----- Extracted data -----
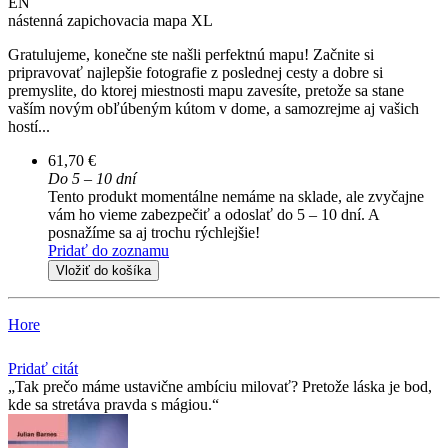
EN
nástenná zapichovacia mapa XL
Gratulujeme, konečne ste našli perfektnú mapu! Začnite si
pripravovať najlepšie fotografie z poslednej cesty a dobre si
premyslite, do ktorej miestnosti mapu zavesíte, pretože sa stane
vaším novým obľúbeným kútom v dome, a samozrejme aj vašich
hostí...
61,70 €
Do 5 – 10 dní
Tento produkt momentálne nemáme na sklade, ale zvyčajne
vám ho vieme zabezpečiť a odoslať do 5 – 10 dní. A
posnažíme sa aj trochu rýchlejšie!
Pridať do zoznamu
Vložiť do košíka
Hore
Pridať citát
Tak prečo máme ustavične ambíciu milovať? Pretože láska je bod,
kde sa stretáva pravda s mágiou.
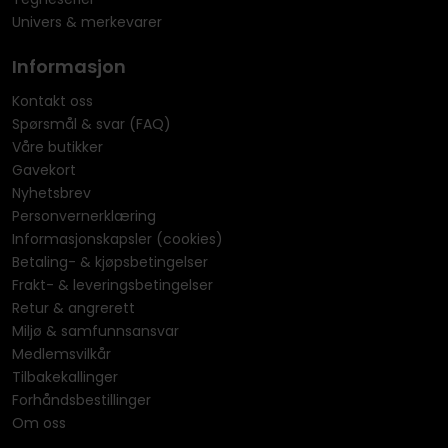
Univers & merkevarer
Informasjon
Kontakt oss
Spørsmål & svar (FAQ)
Våre butikker
Gavekort
Nyhetsbrev
Personvernerklæring
Informasjonskapsler (cookies)
Betaling- & kjøpsbetingelser
Frakt- & leveringsbetingelser
Retur & angrerett
Miljø & samfunnsansvar
Medlemsvilkår
Tilbakekallinger
Forhåndsbestillinger
Om oss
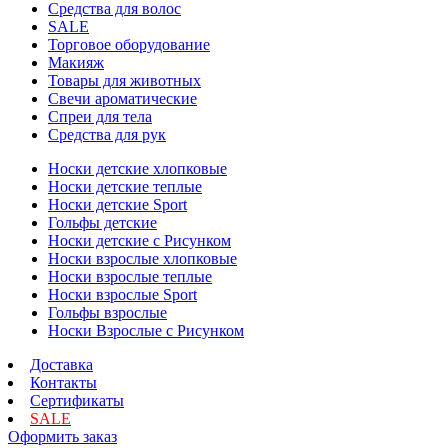
Средства для волос
SALE
Торговое оборудование
Макияж
Товары для животных
Свечи ароматические
Спреи для тела
Средства для рук
Носки детские хлопковые
Носки детские теплые
Носки детские Sport
Гольфы детские
Носки детские с Рисунком
Носки взрослые хлопковые
Носки взрослые теплые
Носки взрослые Sport
Гольфы взрослые
Носки Взрослые с Рисунком
Доставка
Контакты
Сертификаты
SALE
Оформить заказ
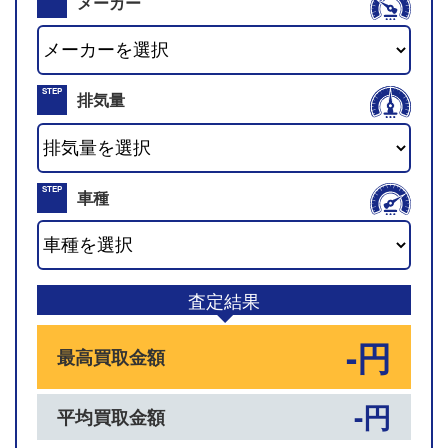
メーカー
01
STEP
排気量
02
STEP
車種
03
査定結果
-円
最高買取金額
-円
平均買取金額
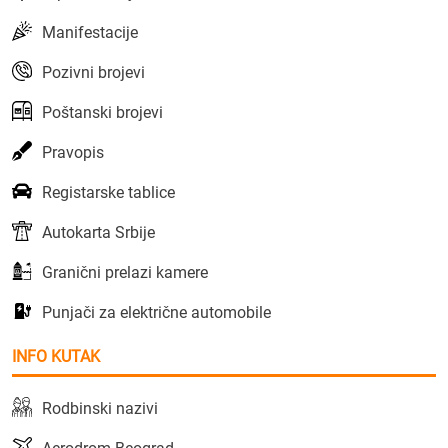
Manifestacije
Pozivni brojevi
Poštanski brojevi
Pravopis
Registarske tablice
Autokarta Srbije
Granični prelazi kamere
Punjači za električne automobile
INFO KUTAK
Rodbinski nazivi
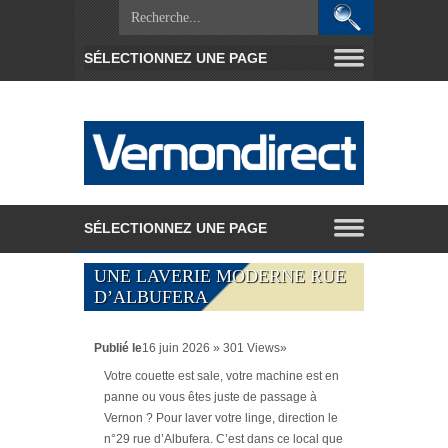
UNE LAVERIE MODERNE RUE
D’ALBUFERA
Publié le
16 juin 2026 » 301 Views»
Votre couette est sale, votre machine est en
panne ou vous êtes juste de passage à
Vernon ? Pour laver votre linge, direction le
n°29 rue d’Albufera. C’est dans ce local que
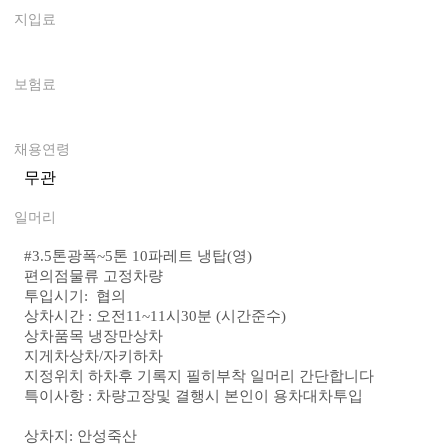
지입료
0
보험료
0
채용연령
무관
일머리
#
3.5톤광폭~5톤 10파레트 냉탑(영)
편의점물류 고정차량
투입시기: 협의
상차시간 : 오전11~11시30분 (시간준수)
상차품목 냉장만상차
지게차상차/자키하차
지정위치 하차후 기록지 필히부착 일머리 간단합니다
특이사항 :
차량고장및 결행시 본인이 용차대차투입
상차지: 안성죽산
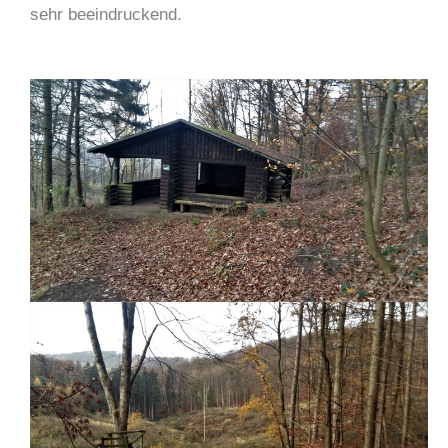
sehr beeindruckend.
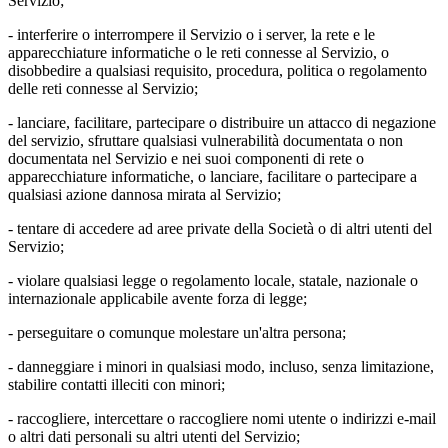
Servizio;
- interferire o interrompere il Servizio o i server, la rete e le
apparecchiature informatiche o le reti connesse al Servizio, o
disobbedire a qualsiasi requisito, procedura, politica o regolamento
delle reti connesse al Servizio;
- lanciare, facilitare, partecipare o distribuire un attacco di negazione
del servizio, sfruttare qualsiasi vulnerabilità documentata o non
documentata nel Servizio e nei suoi componenti di rete o
apparecchiature informatiche, o lanciare, facilitare o partecipare a
qualsiasi azione dannosa mirata al Servizio;
- tentare di accedere ad aree private della Società o di altri utenti del
Servizio;
- violare qualsiasi legge o regolamento locale, statale, nazionale o
internazionale applicabile avente forza di legge;
- perseguitare o comunque molestare un'altra persona;
- danneggiare i minori in qualsiasi modo, incluso, senza limitazione,
stabilire contatti illeciti con minori;
- raccogliere, intercettare o raccogliere nomi utente o indirizzi e-mail
o altri dati personali su altri utenti del Servizio;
-----
* **What to produce**: Pictures stay out; all other material above is restated word for word.

* **Written response**:
EN
nástenná zapichovacia mapa XL
Gratulujeme, konečne ste našli perfektnú mapu! Začnite si
pripravovať najlepšie fotografie z poslednej cesty a dobre si
premyslite, do ktorej miestnosti mapu zavesíte, pretože sa stane
vaším novým obľúbeným kútom v dome, a samozrejme aj vašich
hostí...
61,70 €
Do 5 – 10 dní
Tento produkt momentálne nemáme na sklade, ale zvyčajne
vám ho vieme zabezpečiť a odoslať do 5 – 10 dní. A
posnažíme sa aj trochu rýchlejšie!
Pridať do zoznamu
Vložiť do košíka
Hore
Pridať citát
Tak prečo máme ustavične ambíciu milovať? Pretože láska je bod,
kde sa stretáva pravda s mágiou.
Univers & merkevarer
Informasjon
Kontakt oss
Spørsmål & svar (FAQ)
Våre butikker
Gavekort
Nyhetsbrev
Personvernerklæring
Informasjonskapsler (cookies)
Betaling- & kjøpsbetingelser
Frakt- & leveringsbetingelser
Retur & angrerett
Miljø & samfunnsansvar
Medlemsvilkår
Tilbakekallinger
Forhåndsbestillinger
Om oss
Средства для волос
SALE
Торговое оборудование
Макияж
Товары для животных
Свечи ароматические
Спреи для тела
Средства для рук
Носки детские хлопковые
Носки детские теплые
Носки детские Sport
Гольфы детские
Носки детские с Рисунком
Носки взрослые хлопковые
Носки взрослые теплые
Носки взрослые Sport
Гольфы взрослые
Носки Взрослые с Рисунком
Доставка
Контакты
Сертификаты
SALE
Оформить заказ
メーカー
01
STEP
排気量
02
STEP
車種
03
査定結果
-円
最高買取金額
-円
平均買取金額
Manifestacije
Pozivni brojevi
Poštanski brojevi
Pravopis
Registarske tablice
Autokarta Srbije
Granični prelazi kamere
Punjači za električne automobile
INFO KUTAK
Rodbinski nazivi
UNE LAVERIE MODERNE RUE
D’ALBUFERA
Publié le
16 juin 2026 » 301 Views»
Votre couette est sale, votre machine est en
panne ou vous êtes juste de passage à
Vernon ? Pour laver votre linge, direction le
n°29 rue d’Albufera. C’est dans ce local que
지입료
0
보험료
0
채용연령
무관
일머리
#
3.5톤광폭~5톤 10파레트 냉탑(영)
편의점물류 고정차량
투입시기: 협의
상차시간 : 오전11~11시30분 (시간준수)
상차품목 냉장만상차
지게차상차/자키하차
지정위치 하차후 기록지 필히부착 일머리 간단합니다
특이사항 :
차량고장및 결행시 본인이 용차대차투입
상차지: 안성죽산
sehr beeindruckend.
Servizio;
- interferire o interrompere il Servizio o i server, la rete e le
apparecchiature informatiche o le reti connesse al Servizio, o
disobbedire a qualsiasi requisito, procedura, politica o regolamento
delle reti connesse al Servizio;
- lanciare, facilitare, partecipare o distribuire un attacco di negazione
del servizio, sfruttare qualsiasi vulnerabilità documentata o non
documentata nel Servizio e nei suoi componenti di rete o
apparecchiature informatiche, o lanciare, facilitare o partecipare a
qualsiasi azione dannosa mirata al Servizio;
- tentare di accedere ad aree private della Società o di altri utenti del
Servizio;
- violare qualsiasi legge o regolamento locale, statale, nazionale o
internazionale applicabile avente forza di legge;
- perseguitare o comunque molestare un'altra persona;
- danneggiare i minori in qualsiasi modo, incluso, senza limitazione,
stabilire contatti illeciti con minori;
- raccogliere, intercettare o raccogliere nomi utente o indirizzi e-mail
o altri dati personali su altri utenti del Servizio;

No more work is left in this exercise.